Nov. 7 (Bloomberg) -- France Telecom SA Chief Executive Officer Stephane Richard predicted full-year sales of 44 billion euros ($56 billion), a figure that would top analysts’ estimates, as the company pushes services beyond Europe.
Business in the Middle East and Africa will partially make up for a drop in revenue in some European countries, Richard said today in an interview at a conference in Amman, Jordan. Analysts project sales of 43.4 billion euros this year, based on the average of 25 estimates compiled by Bloomberg. The Paris-based company, which is fighting discounters at home, reported revenue of 45.3 billion euros last year.
“Growth in our revenues still comes from the Middle East and North Africa this year,” Richard said. “There is a drop in revenues in some European markets and positive growth in other European markets.”
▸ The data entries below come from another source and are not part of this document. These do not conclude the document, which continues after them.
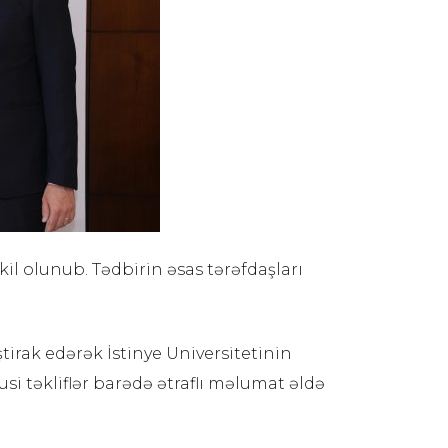
kil olunub. Tədbirin əsas tərəfdaşları
ştirak edərək İstinye Universitetinin
i təkliflər barədə ətraflı məlumat əldə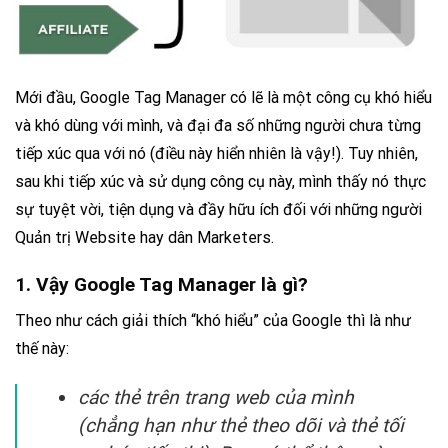
Mới đầu, Google Tag Manager có lẽ là một công cụ khó hiểu
và khó dùng với mình, và đại đa số những người chưa từng
tiếp xúc qua với nó (điều này hiển nhiên là vậy!). Tuy nhiên,
sau khi tiếp xúc và sử dụng công cụ này, mình thấy nó thực
sự tuyệt vời, tiện dụng và đầy hữu ích đối với những người
Quản trị Website hay dân Marketers.
1. Vậy Google Tag Manager là gì?
Theo như cách giải thích “khó hiểu” của Google thì là như
thế này:
các thẻ trên trang web của mình
(chẳng hạn như thẻ theo dõi và thẻ tối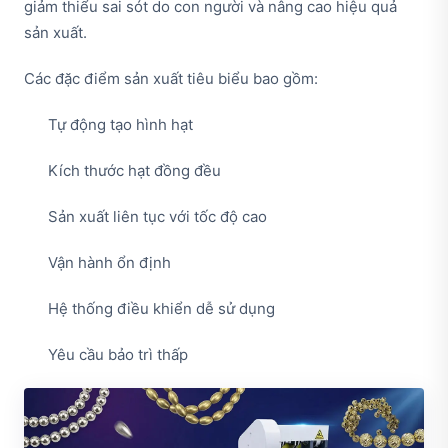
giảm thiểu sai sót do con người và nâng cao hiệu quả
sản xuất.
Các đặc điểm sản xuất tiêu biểu bao gồm:
Tự động tạo hình hạt
Kích thước hạt đồng đều
Sản xuất liên tục với tốc độ cao
Vận hành ổn định
Hệ thống điều khiển dễ sử dụng
Yêu cầu bảo trì thấp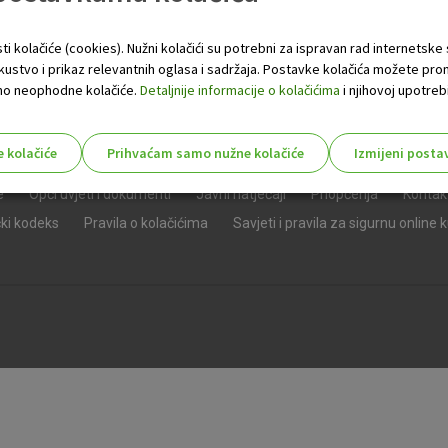
ti kolačiće (cookies). Nužni kolačići su potrebni za ispravan rad internetske
skustvo i prikaz relevantnih oglasa i sadržaja. Postavke kolačića možete pro
 samo neophodne kolačiće.
Detaljnije informacije o kolačićima
i njihovoj upotrebi
e kolačiće
Prihvaćam samo nužne kolačiće
Izmijeni posta
s!
e
Opći uvjeti i dokumenti
Javni natječaji
Priopćenja
Kontak
čki kodeks
Pravila o kolačićima
Savjeti i pravila za sigurnu online 
Nužni (tehnički) kolačići - uvijek 
Nužni
kolačići
Ovi kolačići nužni su za funkcioniranje internet
isključiti u našim sustavima. Uobičajeno se pos
radnje koje uključuju zahtjev za uslugama, kao 
preglednik možete postaviti da blokira te kolač
njima, ali u tom slučaju neki dijelovi stranice neće
pohranjuju nikakve informacije koje bi vas mogle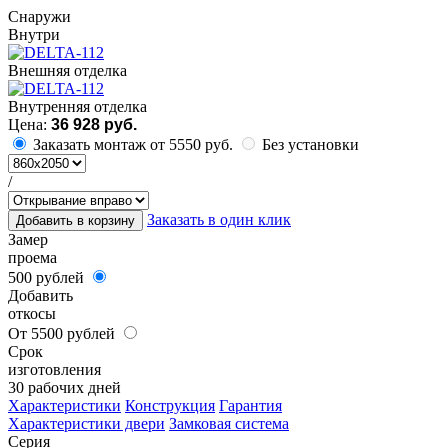
Cнаружи
Внутри
Внешняя отделка
Внутренняя отделка
Цена:
36 928 руб.
Заказать монтаж от 5550 руб.
Без установки
/
Заказать в один клик
Добавить в корзину
Замер
проема
500 рублей
Добавить
откосы
От 5500 рублей
Срок
изготовления
30 рабочих дней
Характеристики
Конструкция
Гарантия
Характеристики двери
Замковая система
Серия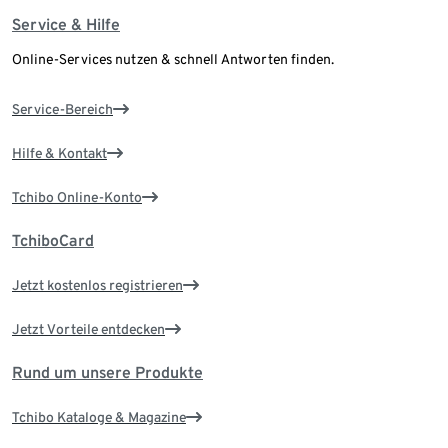
Service & Hilfe
Online-Services nutzen & schnell Antworten finden.
Service-Bereich
Hilfe & Kontakt
Tchibo Online-Konto
TchiboCard
Jetzt kostenlos registrieren
Jetzt Vorteile entdecken
Rund um unsere Produkte
Tchibo Kataloge & Magazine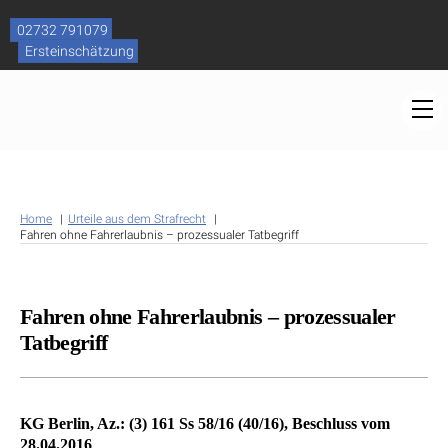
Skip
to
02732 791079
content
Ersteinschätzung
M
Home
Urteile aus dem Strafrecht
Fahren ohne Fahrerlaubnis – prozessualer Tatbegriff
Fahren ohne Fahrerlaubnis – prozessualer
Tatbegriff
KG Berlin, Az.: (3) 161 Ss 58/16 (40/16), Beschluss vom
28.04.2016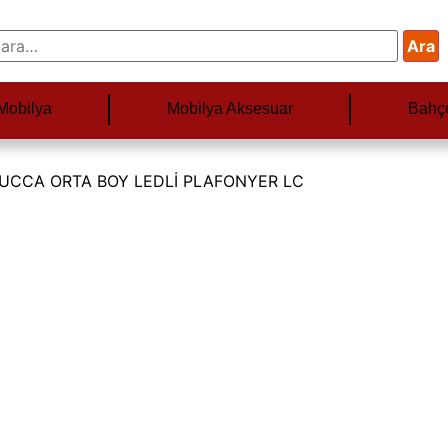
Ara
Mobilya
Mobilya Aksesuar
Bahç
BUCCA ORTA BOY LEDLİ PLAFONYER LC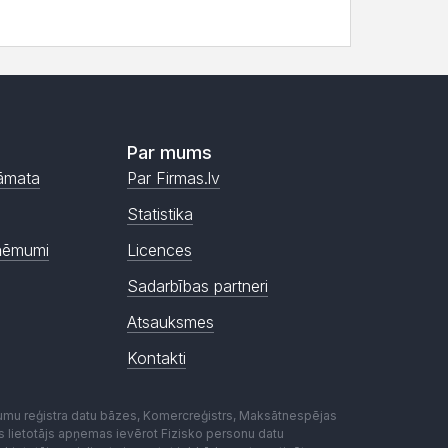
Par mums
āmata
Par Firmas.lv
Statistika
ņēmumi
Licences
Sadarbības partneri
Atsauksmes
Kontakti
mumu reģistra datu bāzes, Komercreģistrs, Maksātnespējas
ēmas lietotājs apņemas ievērot Fizisko personu datu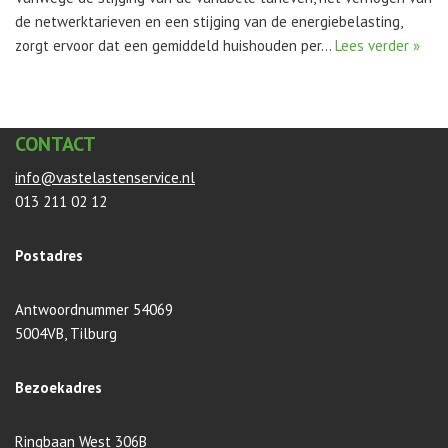
de netwerktarieven en een stijging van de energiebelasting,
zorgt ervoor dat een gemiddeld huishouden per…
Lees verder »
CONTACT
info@vastelastenservice.nl
013 211 02 12
Postadres
Antwoordnummer 54069
5004VB, Tilburg
Bezoekadres
Ringbaan West 306B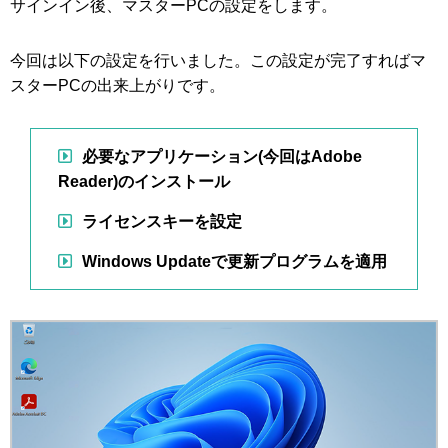
サインイン後、マスターPCの設定をします。
今回は以下の設定を行いました。この設定が完了すればマ
スターPCの出来上がりです。
必要なアプリケーション(今回はAdobe
Reader)のインストール
ライセンスキーを設定
Windows Updateで更新プログラムを適用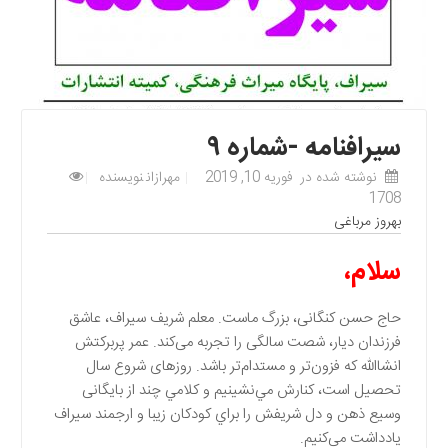
سیرافنامه -شماره ۹
نوشته شده در
فوریه 10, 2019
مهرازان
نویسنده
1708
بهروز مرباغی
سلام،
حاج حسن کنگانی، بزرگ ماست. معلم شریف سیراف، عاشق
فرزندان دیار، شصت سالگی را تجربه می‌کند. عمر پربرکتش
انشاالله که فزون‌تر و مستدام‌تر باشد. روزهای شروع سال
تحصیل است، كنارش مي‌نشينيم و كلامي چند از بایگانی
وسیع ذهن و دل شریفش را براي کودکان زیبا و ارجمند سیراف
يادداشت می‌کنیم.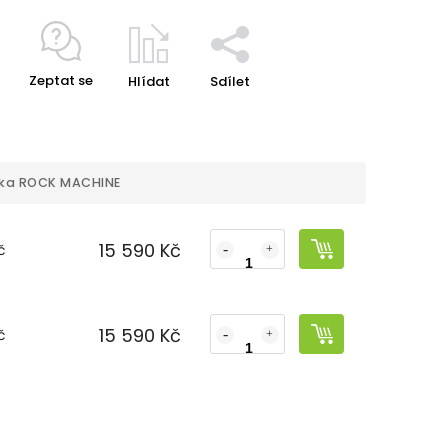
Zeptat se
Hlídat
Sdílet
ka
ROCK MACHINE
15 590 Kč
č
15 590 Kč
č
Competitive pressures have weighed on prices of phone packages, especially in France, where Iliad SA started selling discounted offers in January under the brand name Free. France Telecom, which has 225 million clients worldwide and aims to have 300 million by 2015, generated almost half of its sales from its home market in the third quarter.
France Telecom fell 2.7 percent to 8.33 euros at the close of trading in Paris.
In France, the company also competes with Vivendi SA and Bouygues SA. Iliad garnered 5.4 percent of the market in its first six months by selling cheap packages starting at 2 euros a month.
Prices of phone packages in France have dropped by 8 percent on average over the past 5 1/2 years, with the steepest decline during the first six months of 2012, a study published last week by researcher Arthur D. Little and the French Telecom Federation showed. The decline is expected to continue, with a clear impact on carriers’ sales and profits, the study said.
France Telecom said this month that its operating cash flow wouldn’t grow until 2014, once competition stabilizes in France. It forecast that operating cash flow would drop to about 8 billion euros this year, compared with 9.3 billion euros the year before. Europe’s fourth-largest carrier also reduced its planned dividend in a bid to keep debt under control and avoid credit-rating cuts. The move followed similar dividend reductions from peers such as Madrid-based Telefonica SA.
Richard refocused on preserving cash more than eight months ago, when the company trimmed its dividend forecast and abandoned a promise to buy back shares. Still, France Telecom’s debt rating was cut by Fitch Ratings on Oct. 30 on concern that the provider will struggle to raise prices and boost profits.